Strona:Józef Katerla-Róża.djvu/231

Z Wikiźródeł, wolnej biblioteki
Ta strona została uwierzytelniona.
OLEŚ

— Ono się w człowieku robi od smutnej muzyki, od śpiewu, od szumu tych brzezic, a najbardziej to sosen... Albo w polu, jak zboże weźnie wzdychać, abo nad rzeką, gdy woda... I to cierpienie tak robi, że się człowiekowi rwie dusza.

MICHAŁEK

— A ja ci sto razy mówię, że to twoje cierpienie nie jest człowiekowi potrzebne! Zaraz zaczynasz myśleć o smutnych rzeczach, o śmierci, zaraz myślisz: a poco żyłem, uczyłem się, kłopotałem?
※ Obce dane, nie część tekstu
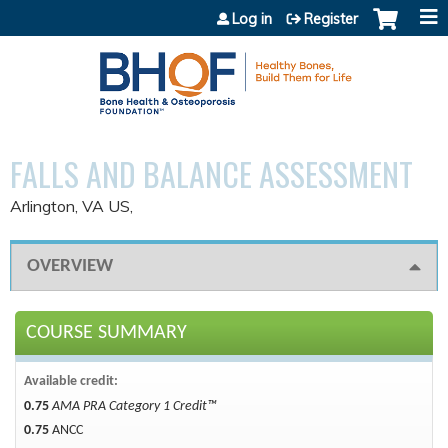
Jump to content
Log in
Register
FALLS AND BALANCE ASSESSMENT
Arlington, VA US
OVERVIEW
COURSE SUMMARY
Available credit:
0.75
AMA PRA Category 1 Credit™
0.75
ANCC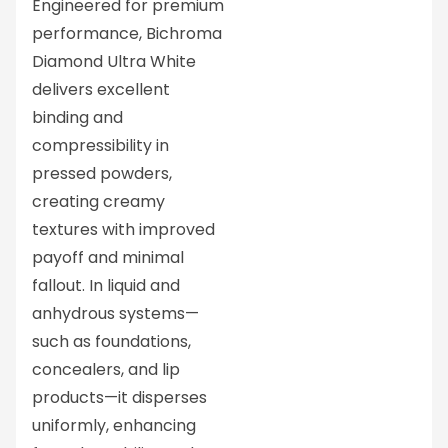
Engineered for premium
performance, Bichroma
Diamond Ultra White
delivers excellent
binding and
compressibility in
pressed powders,
creating creamy
textures with improved
payoff and minimal
fallout. In liquid and
anhydrous systems—
such as foundations,
concealers, and lip
products—it disperses
uniformly, enhancing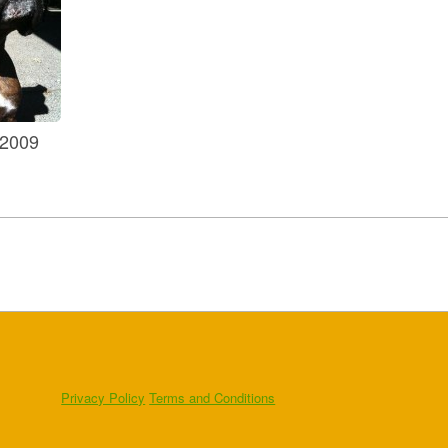
 2009
Privacy Policy
Terms and Conditions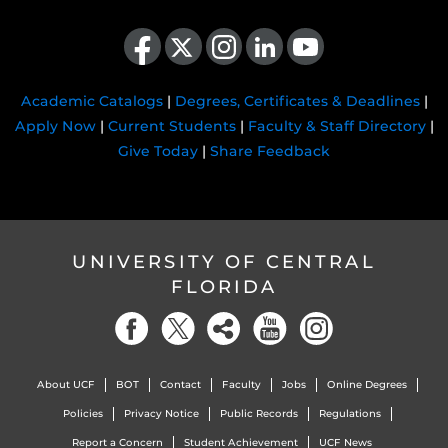
Like us on Facebook
Follow us on X
Find us on Instagram
View our LinkedIn page
Follow us on YouTube
Academic Catalogs
|
Degrees, Certificates & Deadlines
|
Apply Now
|
Current Students
|
Faculty & Staff Directory
|
Give Today
|
Share Feedback
UNIVERSITY OF CENTRAL
FLORIDA
About UCF
BOT
Contact
Faculty
Jobs
Online Degrees
Policies
Privacy Notice
Public Records
Regulations
Report a Concern
Student Achievement
UCF News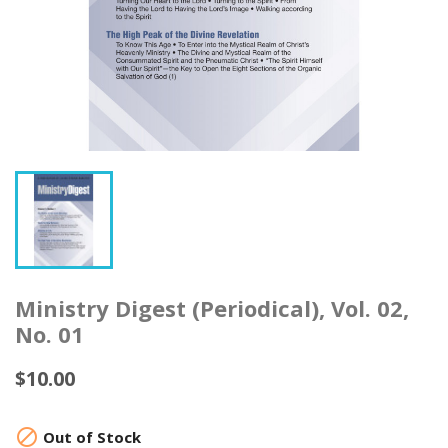
Ministry Digest (Periodical), Vol. 02,
No. 01
$10.00

Out of Stock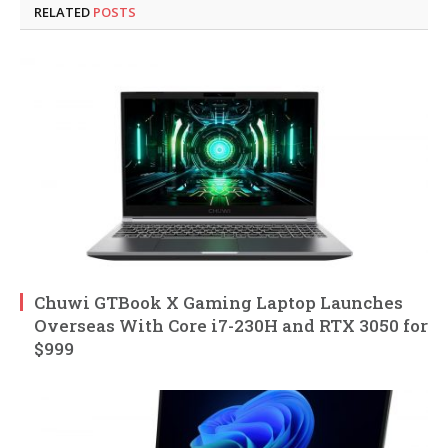
RELATED
POSTS
Chuwi GTBook X Gaming Laptop Launches
Overseas With Core i7-230H and RTX 3050 for
$999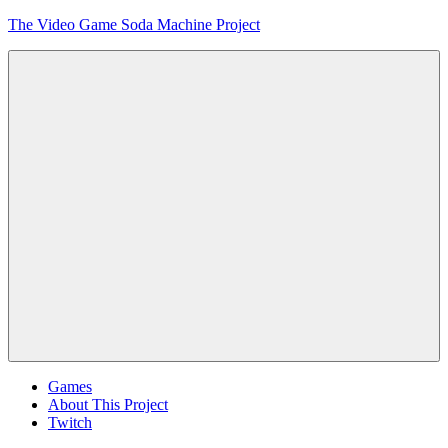
Skip
The Video Game Soda Machine Project
to
content
Obsessively
Cataloging
Video
Game
"Pop"
Culture
Menu
Games
About This Project
Twitch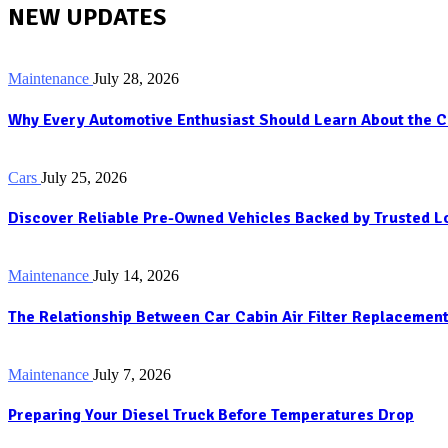
NEW UPDATES
Maintenance
July 28, 2026
Why Every Automotive Enthusiast Should Learn About the C
Cars
July 25, 2026
Discover Reliable Pre-Owned Vehicles Backed by Trusted 
Maintenance
July 14, 2026
The Relationship Between Car Cabin Air Filter Replacement
Maintenance
July 7, 2026
Preparing Your Diesel Truck Before Temperatures Drop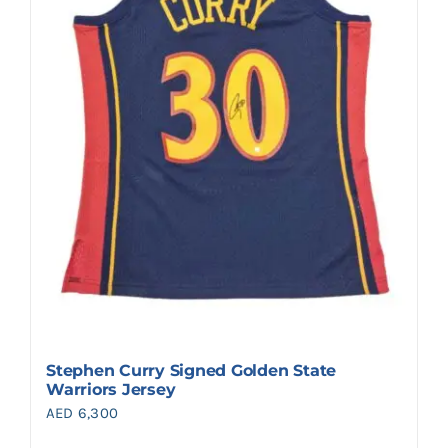
Stephen Curry Signed Golden State
Warriors Jersey
AED
6,300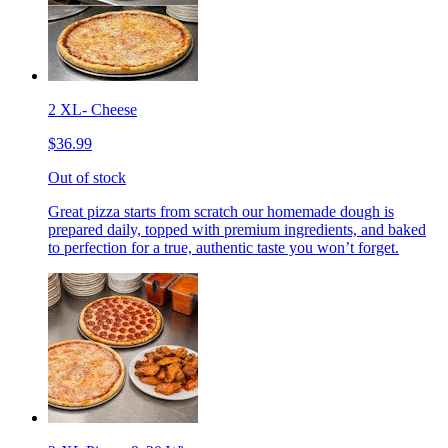
2 XL- Cheese
$36.99
Out of stock
Great pizza starts from scratch our homemade dough is
prepared daily, topped with premium ingredients, and baked
to perfection for a true, authentic taste you won’t forget.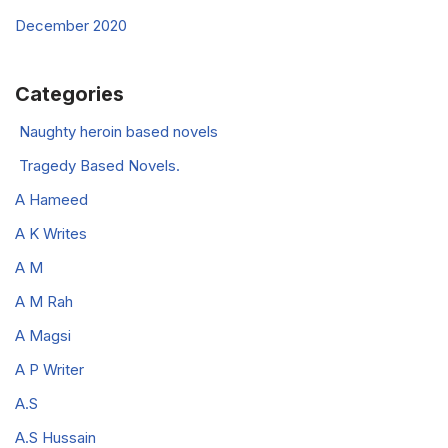
December 2020
Categories
Naughty heroin based novels
Tragedy Based Novels.
A Hameed
A K Writes
A M
A M Rah
A Magsi
A P Writer
A.S
A.S Hussain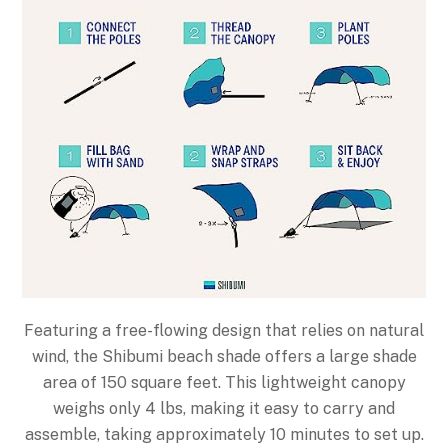
Featuring a free-flowing design that relies on natural
wind, the Shibumi beach shade offers a large shade
area of 150 square feet. This lightweight canopy
weighs only 4 lbs, making it easy to carry and
assemble, taking approximately 10 minutes to set up.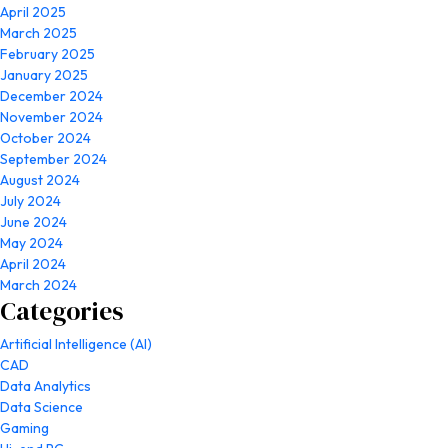
April 2025
March 2025
February 2025
January 2025
December 2024
November 2024
October 2024
September 2024
August 2024
July 2024
June 2024
May 2024
April 2024
March 2024
Categories
Artificial Intelligence (AI)
CAD
Data Analytics
Data Science
Gaming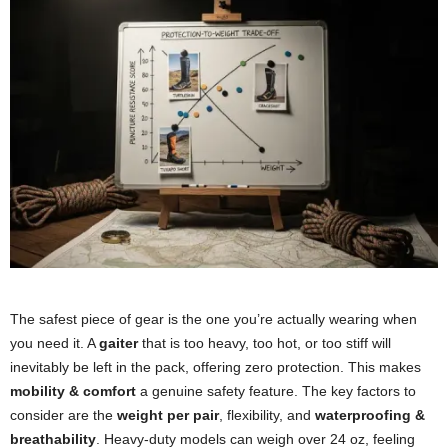
The safest piece of gear is the one you’re actually wearing when
you need it. A
gaiter
that is too heavy, too hot, or too stiff will
inevitably be left in the pack, offering zero protection. This makes
mobility & comfort
a genuine safety feature. The key factors to
consider are the
weight per pair
, flexibility, and
waterproofing &
breathability
. Heavy-duty models can weigh over 24 oz, feeling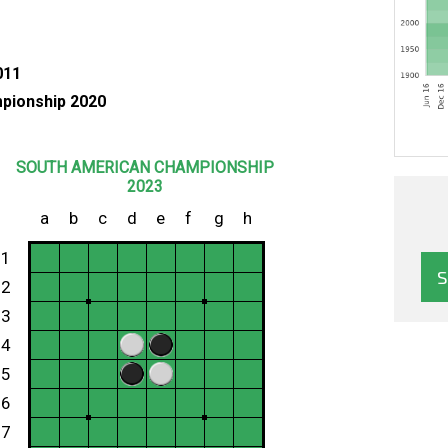
011
pionship 2020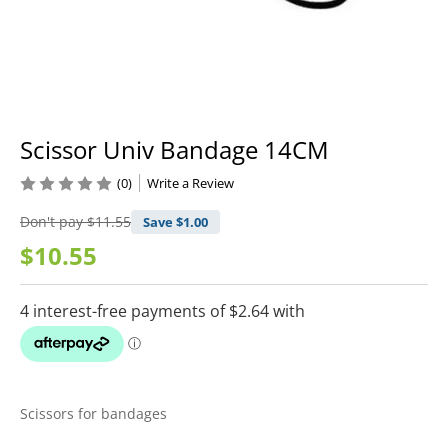
Scissor Univ Bandage 14CM
(0)
Write a Review
Don't pay
$11.55
Save $
1.00
$10.55
Scissors for bandages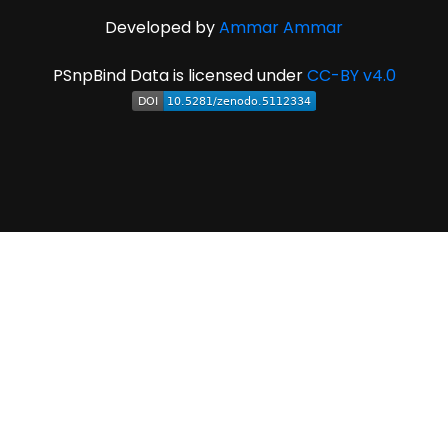
Developed by
Ammar Ammar
PSnpBind Data is licensed under
CC-BY v4.0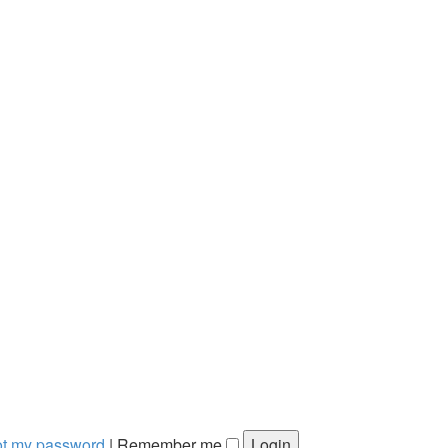
got my password
|
Remember me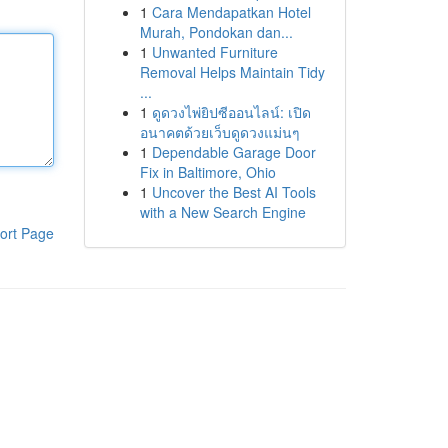
1
Cara Mendapatkan Hotel
Murah, Pondokan dan...
1
Unwanted Furniture
Removal Helps Maintain Tidy
...
1
ดูดวงไพ่ยิปซีออนไลน์: เปิด
อนาคตด้วยเว็บดูดวงแม่นๆ
1
Dependable Garage Door
Fix in Baltimore, Ohio
1
Uncover the Best AI Tools
with a New Search Engine
ort Page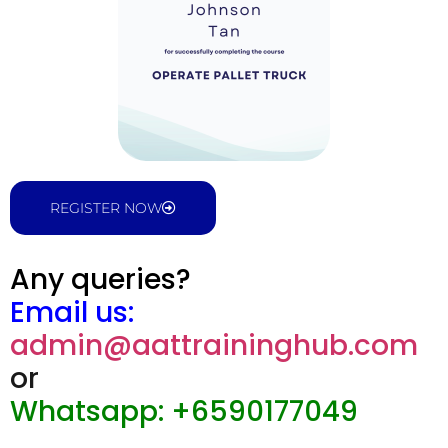
REGISTER NOW
Any queries?
Email us:
admin@aattraininghub.com
or
Whatsapp: +6590177049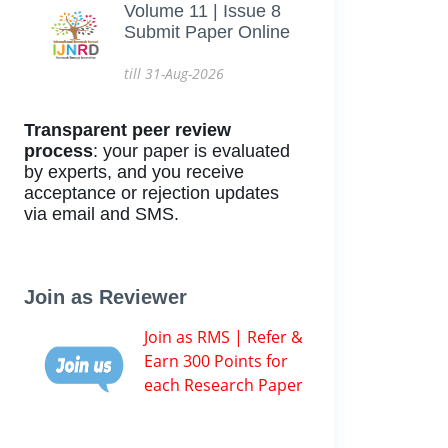
Volume 11 | Issue 8
Submit Paper Online
till 31-Aug-2026
Transparent peer review
process
: your paper is evaluated
by experts, and you receive
acceptance or rejection updates
via email and SMS.
Join as Reviewer
Join as RMS | Refer &
Earn 300 Points for
each Research Paper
Oto przyjdzie prędko śmierć i zabierze mię. A człowiek musi umrzeć za swoją sprawę! I ten człowiek, co z moich rzeczy, albo z mojej nauki skorzysta — i on także umrze... A w tem wszystkiem jest myłka... Wszyscy ludzie, nim umrą, mają wielką korzyść ze swoich rodziców i poprzedników. Wszyscy ludzie przedeśmiercią pracują dla swoich potomków, żeby mieli co jeść. Tak się robi cały świat. Trzeba umieć z każdego natchnienia korzystać...

OLEŚ (w zadumie)

— Gdyby to człowiek umiał z każdego świętego natchnienia korzystać, toby też łatwo wiedział, jak wszystko złe zmazać i jak zostać bohaterem...

CZAROWIC (nieśmiało)

— A to ty chciałbyś zostać bohaterem?